* Provided data
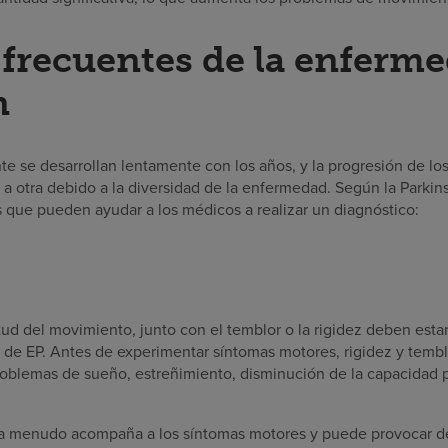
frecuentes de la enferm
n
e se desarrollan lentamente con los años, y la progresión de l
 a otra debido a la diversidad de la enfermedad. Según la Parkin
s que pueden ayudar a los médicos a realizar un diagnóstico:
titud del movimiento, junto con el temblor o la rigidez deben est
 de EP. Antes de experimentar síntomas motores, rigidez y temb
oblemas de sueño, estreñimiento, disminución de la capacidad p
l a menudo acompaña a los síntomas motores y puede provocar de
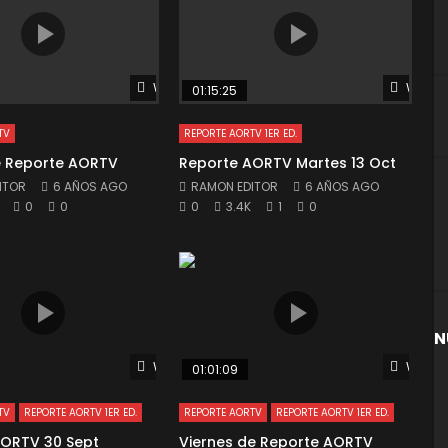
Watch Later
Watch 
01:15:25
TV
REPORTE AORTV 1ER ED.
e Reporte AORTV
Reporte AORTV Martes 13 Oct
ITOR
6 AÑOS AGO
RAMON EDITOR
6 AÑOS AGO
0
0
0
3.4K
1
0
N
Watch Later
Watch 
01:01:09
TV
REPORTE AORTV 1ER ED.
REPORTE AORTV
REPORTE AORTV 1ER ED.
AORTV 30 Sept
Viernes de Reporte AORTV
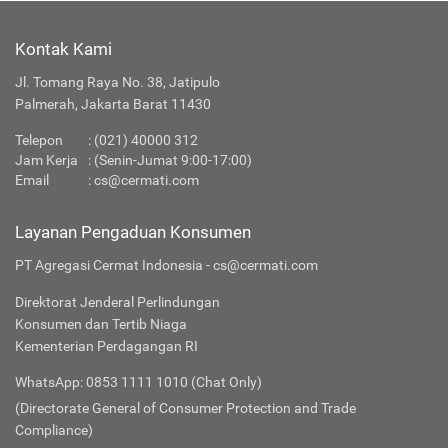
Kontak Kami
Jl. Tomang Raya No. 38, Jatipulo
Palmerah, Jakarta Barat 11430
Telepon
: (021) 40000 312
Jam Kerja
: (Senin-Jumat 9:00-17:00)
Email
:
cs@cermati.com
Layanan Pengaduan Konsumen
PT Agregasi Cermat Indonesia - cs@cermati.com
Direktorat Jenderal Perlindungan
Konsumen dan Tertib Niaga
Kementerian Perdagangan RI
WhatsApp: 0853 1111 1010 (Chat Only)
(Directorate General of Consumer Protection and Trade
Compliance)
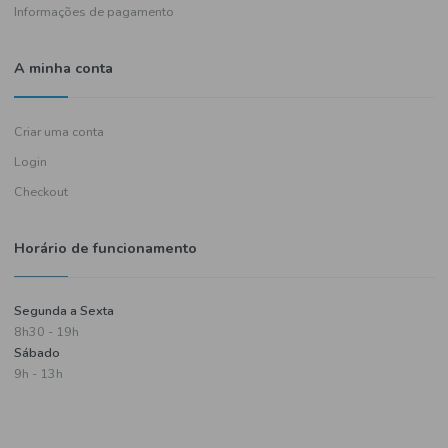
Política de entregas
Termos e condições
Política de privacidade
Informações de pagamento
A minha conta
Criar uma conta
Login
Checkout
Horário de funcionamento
--
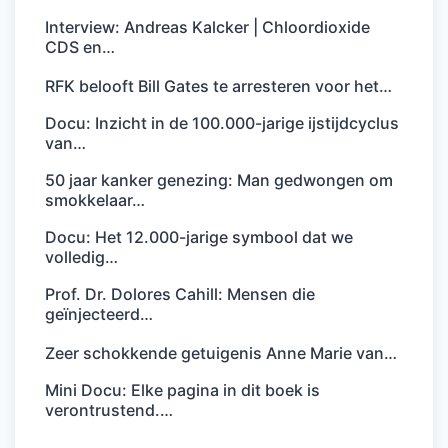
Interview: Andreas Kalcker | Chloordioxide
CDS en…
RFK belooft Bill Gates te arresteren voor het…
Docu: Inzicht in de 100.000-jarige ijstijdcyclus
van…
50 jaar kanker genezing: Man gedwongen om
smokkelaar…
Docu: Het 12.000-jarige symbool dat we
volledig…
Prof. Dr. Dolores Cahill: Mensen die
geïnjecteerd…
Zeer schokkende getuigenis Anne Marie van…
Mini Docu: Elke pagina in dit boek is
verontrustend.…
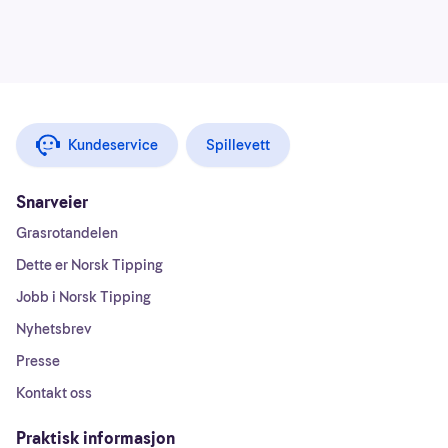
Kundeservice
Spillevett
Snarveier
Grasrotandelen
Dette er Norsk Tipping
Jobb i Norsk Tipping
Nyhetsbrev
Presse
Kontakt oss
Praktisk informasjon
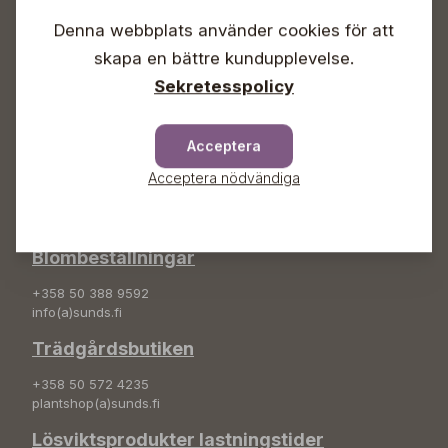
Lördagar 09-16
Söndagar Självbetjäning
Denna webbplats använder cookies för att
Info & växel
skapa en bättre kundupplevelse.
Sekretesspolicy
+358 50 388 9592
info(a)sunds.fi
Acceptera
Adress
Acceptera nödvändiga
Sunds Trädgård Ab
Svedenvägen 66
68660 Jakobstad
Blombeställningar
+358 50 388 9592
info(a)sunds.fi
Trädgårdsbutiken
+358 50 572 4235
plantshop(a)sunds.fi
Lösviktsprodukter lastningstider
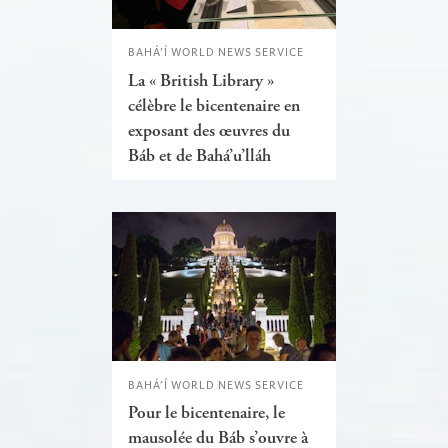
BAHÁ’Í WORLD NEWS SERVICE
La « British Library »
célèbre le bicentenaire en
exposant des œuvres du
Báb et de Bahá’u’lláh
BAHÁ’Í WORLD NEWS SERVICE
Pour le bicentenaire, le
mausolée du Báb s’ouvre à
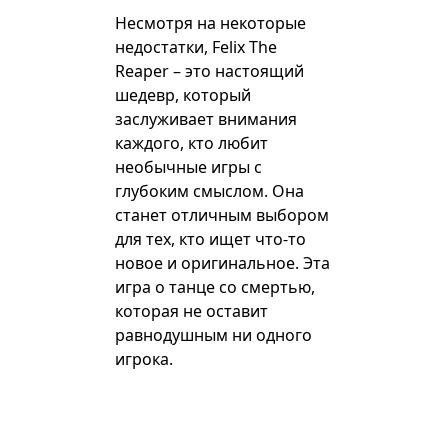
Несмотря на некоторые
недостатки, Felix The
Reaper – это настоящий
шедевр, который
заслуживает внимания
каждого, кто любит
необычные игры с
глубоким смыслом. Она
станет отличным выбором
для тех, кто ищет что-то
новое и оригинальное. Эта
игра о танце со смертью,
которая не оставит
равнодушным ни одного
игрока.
---
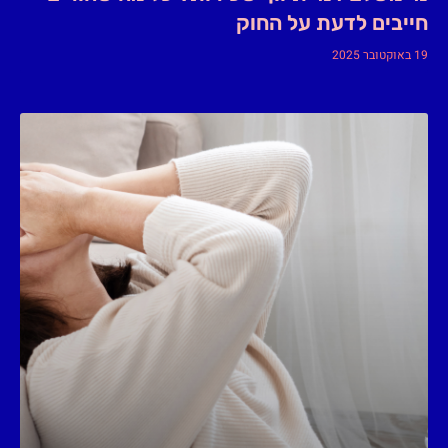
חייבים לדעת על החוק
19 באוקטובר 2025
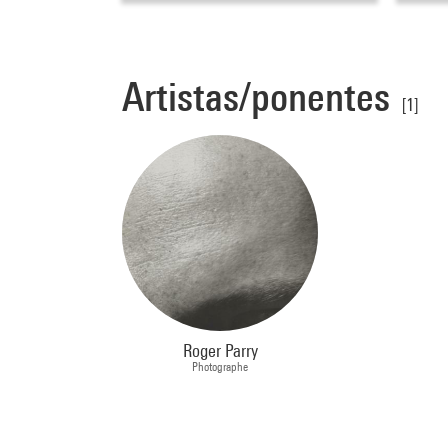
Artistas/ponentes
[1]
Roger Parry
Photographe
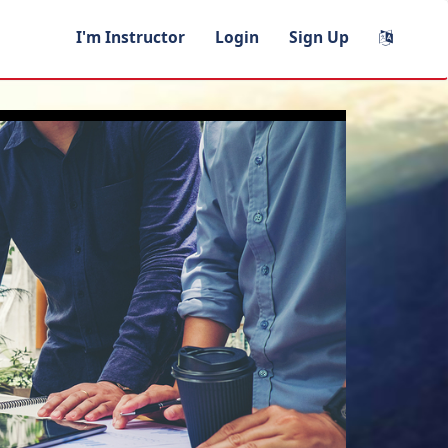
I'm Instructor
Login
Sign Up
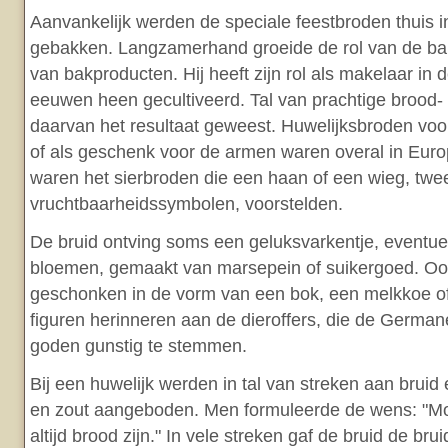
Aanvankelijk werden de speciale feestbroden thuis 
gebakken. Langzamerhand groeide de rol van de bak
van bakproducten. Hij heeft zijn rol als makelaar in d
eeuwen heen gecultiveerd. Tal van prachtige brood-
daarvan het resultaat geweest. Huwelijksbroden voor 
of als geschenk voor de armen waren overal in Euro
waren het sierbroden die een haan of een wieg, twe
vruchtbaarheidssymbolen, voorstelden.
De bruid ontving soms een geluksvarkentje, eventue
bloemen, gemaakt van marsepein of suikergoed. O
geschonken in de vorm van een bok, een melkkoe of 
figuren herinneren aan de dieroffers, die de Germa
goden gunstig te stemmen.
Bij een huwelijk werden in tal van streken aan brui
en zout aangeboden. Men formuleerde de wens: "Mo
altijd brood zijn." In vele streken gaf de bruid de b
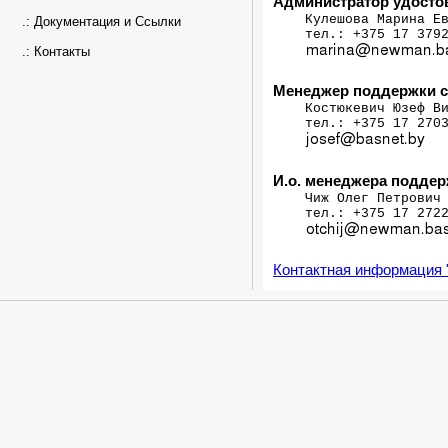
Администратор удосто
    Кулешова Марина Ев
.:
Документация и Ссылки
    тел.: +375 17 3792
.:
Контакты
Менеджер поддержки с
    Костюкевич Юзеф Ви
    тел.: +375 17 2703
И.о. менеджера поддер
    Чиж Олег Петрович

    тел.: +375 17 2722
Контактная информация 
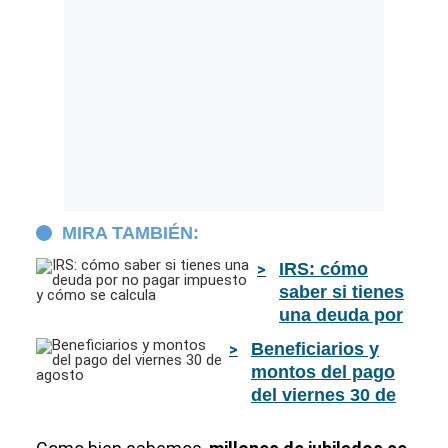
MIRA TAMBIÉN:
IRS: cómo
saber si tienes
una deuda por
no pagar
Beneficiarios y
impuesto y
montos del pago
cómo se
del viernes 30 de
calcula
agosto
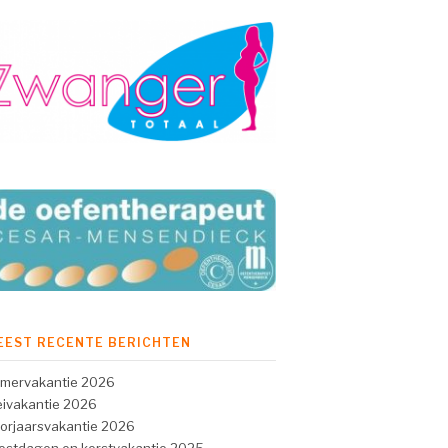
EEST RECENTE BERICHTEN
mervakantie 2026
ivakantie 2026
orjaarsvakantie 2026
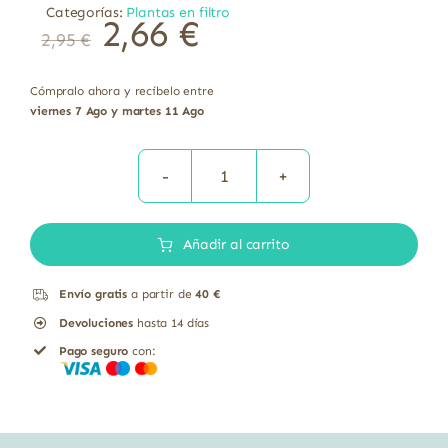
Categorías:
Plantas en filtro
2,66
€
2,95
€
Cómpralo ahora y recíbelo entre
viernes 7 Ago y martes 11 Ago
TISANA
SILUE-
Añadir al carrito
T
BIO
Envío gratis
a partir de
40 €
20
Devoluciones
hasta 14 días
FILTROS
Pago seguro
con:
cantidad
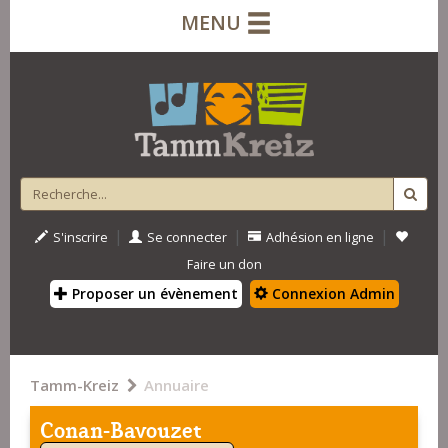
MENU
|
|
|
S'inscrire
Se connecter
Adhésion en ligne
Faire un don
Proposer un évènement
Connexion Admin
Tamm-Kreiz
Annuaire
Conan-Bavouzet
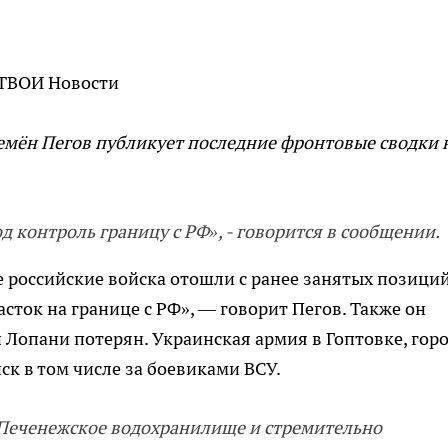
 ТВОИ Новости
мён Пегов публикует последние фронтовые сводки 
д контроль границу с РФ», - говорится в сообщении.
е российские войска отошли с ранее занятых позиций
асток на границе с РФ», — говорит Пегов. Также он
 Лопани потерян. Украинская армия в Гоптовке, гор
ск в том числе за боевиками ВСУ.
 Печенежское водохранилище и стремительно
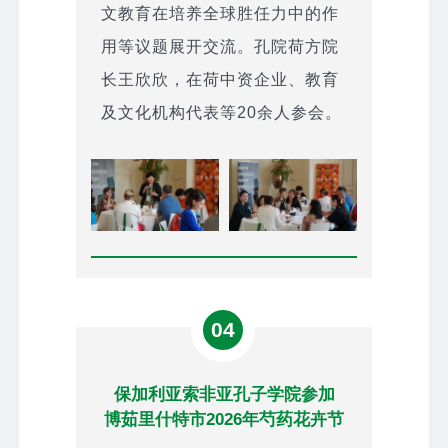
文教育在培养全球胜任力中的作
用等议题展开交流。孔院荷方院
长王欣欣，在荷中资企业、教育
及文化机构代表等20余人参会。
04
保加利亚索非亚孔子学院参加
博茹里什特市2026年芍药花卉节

* Exercise requirements
Look above for the line with "frecuentes de la enferm" and the line with "Jl. Tomang Raya No. 38, Jatipulo". Output those two and everything between them exactly, pictures excluded.

* Written reply
frecuentes de la enferm
n
e se desarrollan lentamente con los años, y la progresión de l
 a otra debido a la diversidad de la enfermedad. Según la Parkin
s que pueden ayudar a los médicos a realizar un diagnóstico:
titud del movimiento, junto con el temblor o la rigidez deben est
 de EP. Antes de experimentar síntomas motores, rigidez y temb
oblemas de sueño, estreñimiento, disminución de la capacidad p
l a menudo acompaña a los síntomas motores y puede provocar de
Watch Later
Watch 
01:15:25
TV
REPORTE AORTV 1ER ED.
e Reporte AORTV
Reporte AORTV Martes 13 Oct
ITOR
6 AÑOS AGO
RAMON EDITOR
6 AÑOS AGO
0
0
0
3.4K
1
0
N
Watch Later
Watch 
01:01:09
TV
REPORTE AORTV 1ER ED.
REPORTE AORTV
REPORTE AORTV 1ER ED.
AORTV 30 Sept
Viernes de Reporte AORTV
Kontak Kami
Jl. Tomang Raya No. 38, Jatipulo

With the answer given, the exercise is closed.